Gas-fired boiler burner is a device that converts combustible components of fuel and oxygen in air into heat energy after fully mixing combustion. The oxygen required for fuel combustion comes from air, the volume percentage of oxygen in air is about 21%, and the theoretical air required for full combustion of 1 m3 natural gas in standard state is about 9.64 m3. However, the atmospheric pressure, air density and oxygen content in high altitude areas will be different from the standard state with the change of altitude.
As altitude increases, atmospheric pressure decreases, air density decreases and oxygen content decreases. Because the oxygen content in the air has changed, the theoretical air volume value calculated under the standard state is not suitable for the calculation of high altitude areas.
The ratio of the relative oxygen density at different altitudes to the standard oxygen density is equal to the unit volume oxygen of the two.
The mass ratio of air content, which is actually the revised value of actual air quantity required for combustion at different altitudes, is K= p0'/p0.
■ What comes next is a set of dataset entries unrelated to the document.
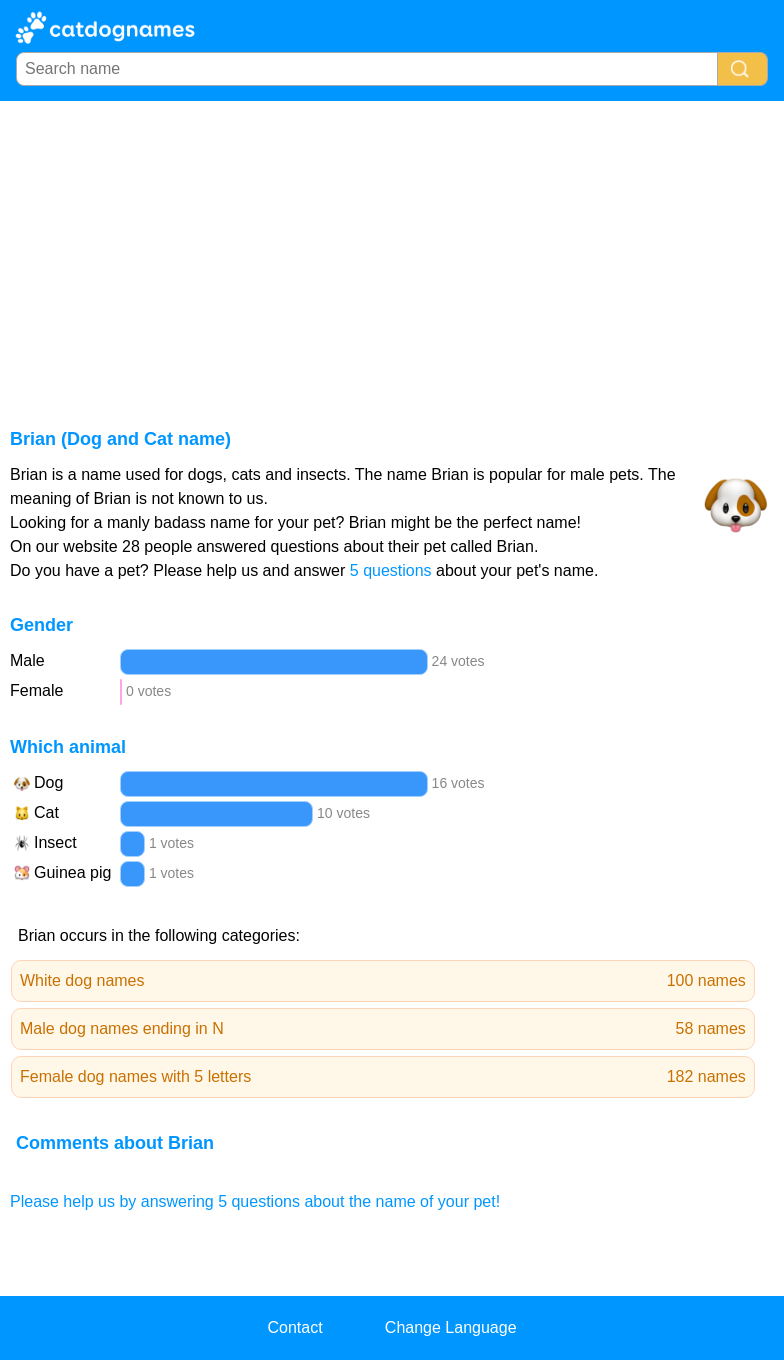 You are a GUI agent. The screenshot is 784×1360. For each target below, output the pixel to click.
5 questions (391, 570)
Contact (294, 1327)
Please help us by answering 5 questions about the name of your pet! (255, 1201)
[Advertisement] (392, 251)
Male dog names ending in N (383, 1029)
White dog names (383, 981)
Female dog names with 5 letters (383, 1077)
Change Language (451, 1327) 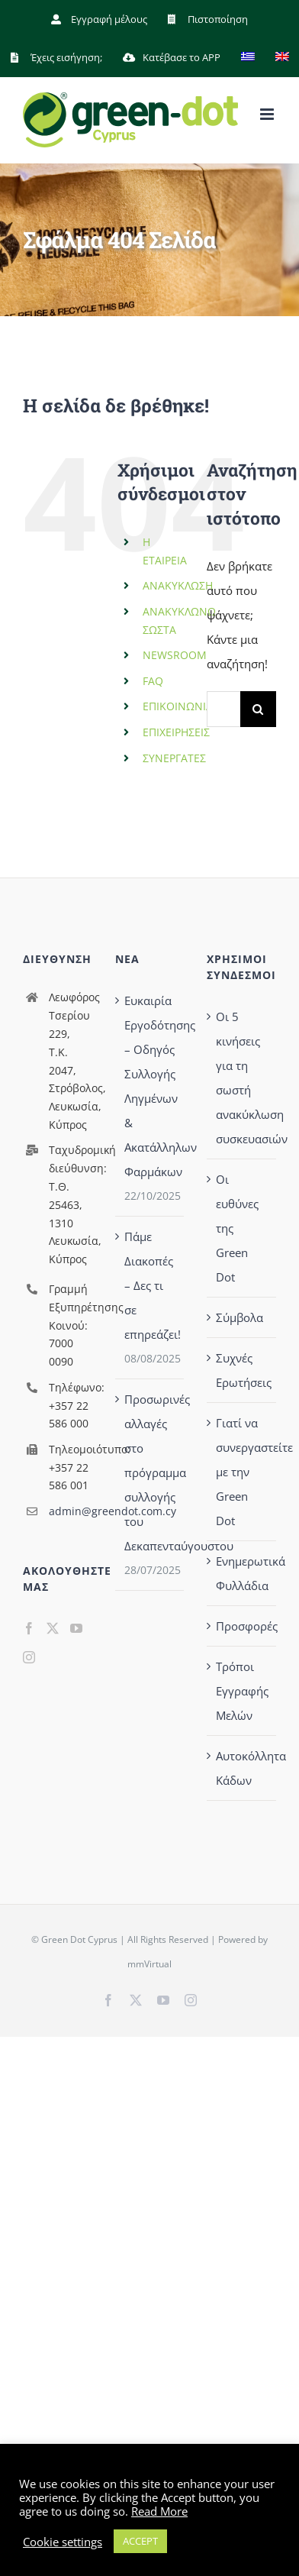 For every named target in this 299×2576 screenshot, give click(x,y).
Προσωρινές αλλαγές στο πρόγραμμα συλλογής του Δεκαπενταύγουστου (150, 1472)
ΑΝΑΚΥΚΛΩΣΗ (178, 585)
Formula: K-plateau correction coefficient; oxygen density under p0-P-standard condition, kg/m3.
Altitude Correction Value of Commonly Used Altitude (15℃)
Elevation H(m) 1O00 2O00 3O00 4O00
Plateau correction coefficient K 0.908 0.823 0.744 0.6
Oil-fired and gas-fired boilers are usually equipped with imported burners, which have their own blowers. Its output characteristics can be obtained from the characteristic curve of each model. The abscissa in the figure is the output power of the burner and the longitudinal coordinate is the pressure of the blower. For a point on the characteristic curve, the abscissa value represents not only the output power of the burner, but also the amount of air that the blower carried by the burner can supply for the complete combustion of fuel corresponding to the output power. The longitudinal coordinate value is the ability of the burner to overcome the total resistance of the flue gas side of the boiler under the output power condition. Therefore, when burners are used in plain or near standard conditions, we usually follow the following steps to determine the type of burner:
(1) Calculating the output power of burner Qb=Q/η
Type: Q is boiler rated output power, MW; η is boiler thermal efficiency.
(2) Determine the total resistance of flue gas side of matching boilers △P
(3) Check the pressure of blower in burner
According to the burner characteristic curve, from the output power Qb upward drawing line intersects with the characteristic curve at a point, the burner type corresponding to the P >△P characteristic curve is selected to complete the burner selection. Because the altitude correction coefficient K is less than 1, that is, the oxygen content in the air is only equal to K times of the standard state, the air quantity corresponding to Q/k point on the characteristic curve can satisfy the complete combustion of fuel quantity when the output power of the burner is Qb, and the longitudinal coordinate value of this point must be greater than the total resistance △P of the flue gas side of the boiler. The selection steps of burners under plateau conditions are as follows:
(1) Calculating Plateau Correction Coefficient K = p0'/p0
(2) Calculating the actual output power of the burner Qb =Q/η
(3) Calculating the output power of the burner when it meets the plateau air volume
Qbh=Q/η/K
(4) Check the pressure of burner blower
According to the burner characteristic curve, a point Pm intersecting the characteristic curve from Qbh upward is obtained. The burner type corresponding to Pm>△P characteristic curve is selected, that is, the burner type selection under plateau operating conditions is completed.